State v. . Lord

34 S.E.2d 205 | N.C. | 1945

Criminal prosecution tried upon indictment charging the prisoner with the murder of one Elder Phifer.

The record discloses that the deceased was a girl about seventeen years of age. The defendant had been keeping company with her and had become jealous of her attentions to others, or angered because of her coolness to him, and had threatened to take her life. On Saturday night, 21 October, 1944, between 9 and 10 o'clock, the defendant saw the deceased at a cafe in company with another girl and a boy. He called to her, but she refused his attentions and went into the cafe. The defendant then went to his rooming-house and obtained a shotgun belonging to another occupant of the same house and returned to the cafe. Not finding the deceased there, he took a taxi and went to another cafe, about two and a half miles away, where he stayed until it closed around midnight; then he went to a cotton patch near the home of the deceased and lay in wait for her. As she approached, between 12 and 1 o'clock, the *355 defendant came from the cotton patch out into the road, and shot and killed her. The defendant then carried the gun back to its owner, said that he had shot the deceased, and asked that the police be notified where he could be found.

On the following day, after his arrest, the defendant made a statement to the officers and recited the facts substantially as above.

The defendant offered no evidence.

Verdict: "We, the jury, find Clarence Lord, the defendant, guilty of murder in the first degree. The jury wishes to announce to the court that we asked for Divine guidance before our deliberation."

Judgment: Death by asphyxiation.

The defendant appeals, assigning errors. The case presents little more than an issue of fact, determinable alone by the jury. The evidence amply supports the verdict. S. v. Satterfield,207 N.C. 118, 178 S.E. 466.

The first assignment of error seeks to raise the question of jury defect and bias, but the exceptions upon which it is based hardly suffice for the purpose. S. v. Levy, 187 N.C. 581, 122 S.E. 386. There is nothing to show that members of the Negro race were excluded from the regular panel or the special venire. The trial court found as a fact that they were not excluded from the jury box. The Negroes who were called as prospective jurors from the special venire, which was ordered by the court of its own motion, were challenged by the solicitor for cause, in that they were not freeholders of the county, and the defendant complains that he was thereby deprived of any opportunity to accept or reject any of them. Perhaps every trial lawyer has seen his adversary challenge prospective jurors whom he would like to have serve, but there is nothing he can do about it. The rule works both ways. Nor does it appear whether the remaining Negroes of the special venire were freeholders, or indeed whether any of them were required to be freeholders, depending on whether they were summoned by the sheriff under G.S., 9-29, or drawn from the box pursuant to G.S., 9-30. See G.S., 9-16; G.S., 15-165; S. v. Levy, supra.
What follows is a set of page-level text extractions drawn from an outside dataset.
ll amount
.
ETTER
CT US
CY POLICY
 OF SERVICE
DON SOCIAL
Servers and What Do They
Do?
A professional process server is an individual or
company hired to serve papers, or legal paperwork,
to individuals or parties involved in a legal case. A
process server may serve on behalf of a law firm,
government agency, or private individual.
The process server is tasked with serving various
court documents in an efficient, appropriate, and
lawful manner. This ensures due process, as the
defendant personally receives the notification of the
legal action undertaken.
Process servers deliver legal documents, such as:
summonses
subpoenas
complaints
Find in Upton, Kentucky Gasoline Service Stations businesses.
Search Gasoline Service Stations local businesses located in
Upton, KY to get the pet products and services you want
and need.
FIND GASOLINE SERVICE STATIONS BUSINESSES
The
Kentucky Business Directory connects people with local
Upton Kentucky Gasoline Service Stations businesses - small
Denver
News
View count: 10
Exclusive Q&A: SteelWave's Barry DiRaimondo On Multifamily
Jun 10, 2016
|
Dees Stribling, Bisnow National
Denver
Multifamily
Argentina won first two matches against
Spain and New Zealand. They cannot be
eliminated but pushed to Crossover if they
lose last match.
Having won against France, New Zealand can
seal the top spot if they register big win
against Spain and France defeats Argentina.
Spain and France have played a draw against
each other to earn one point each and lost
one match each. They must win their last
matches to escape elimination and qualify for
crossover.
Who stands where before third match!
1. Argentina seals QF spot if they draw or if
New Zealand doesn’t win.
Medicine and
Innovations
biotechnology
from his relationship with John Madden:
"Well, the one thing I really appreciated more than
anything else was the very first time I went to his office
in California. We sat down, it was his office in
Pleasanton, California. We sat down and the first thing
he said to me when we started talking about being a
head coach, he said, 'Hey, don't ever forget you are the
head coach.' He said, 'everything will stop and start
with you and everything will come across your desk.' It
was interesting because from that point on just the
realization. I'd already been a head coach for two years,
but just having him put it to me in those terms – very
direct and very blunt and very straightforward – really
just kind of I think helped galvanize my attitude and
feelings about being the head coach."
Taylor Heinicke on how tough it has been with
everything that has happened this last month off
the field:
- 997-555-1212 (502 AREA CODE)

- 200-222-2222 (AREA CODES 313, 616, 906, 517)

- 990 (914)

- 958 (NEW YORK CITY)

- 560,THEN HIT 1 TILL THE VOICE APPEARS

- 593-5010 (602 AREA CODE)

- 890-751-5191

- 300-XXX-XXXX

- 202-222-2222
The defendant also complains because he was required to use one of his peremptory challenges to reject a juror who had formed an adverse opinion of his guilt. The court's finding of indifferency or impartiality of the juror presents no reviewable question of law. S. v. DeGraffenreid, 224 N.C. 517. Both the challenge to the *356 array and the challenge to the poll were properly overruled, or at least no error has been made to appear in respect of either.

The statement made by the defendant to the officers in the nature of a confession was found by the court to have been voluntarily made. This rendered it admissible in evidence. S. v. Biggs, 224 N.C. 23,29 S.E.2d 121. It was not essential to its competency that the officers should have cautioned the defendant that any statement made by him might be used against him and informed him that he was at liberty to refuse to answer any questions or to make any statement and that such refusal could not thereafter be used to his prejudice.S. v. Grass, 223 N.C. 31, 25 S.E.2d 193. It is enough that the statement was a voluntary expression. It was made to the officers after the defendant's arrest, but not on the preliminary hearing.

The record is free from reversible error. Hence, the verdict and judgment will be upheld.

No error.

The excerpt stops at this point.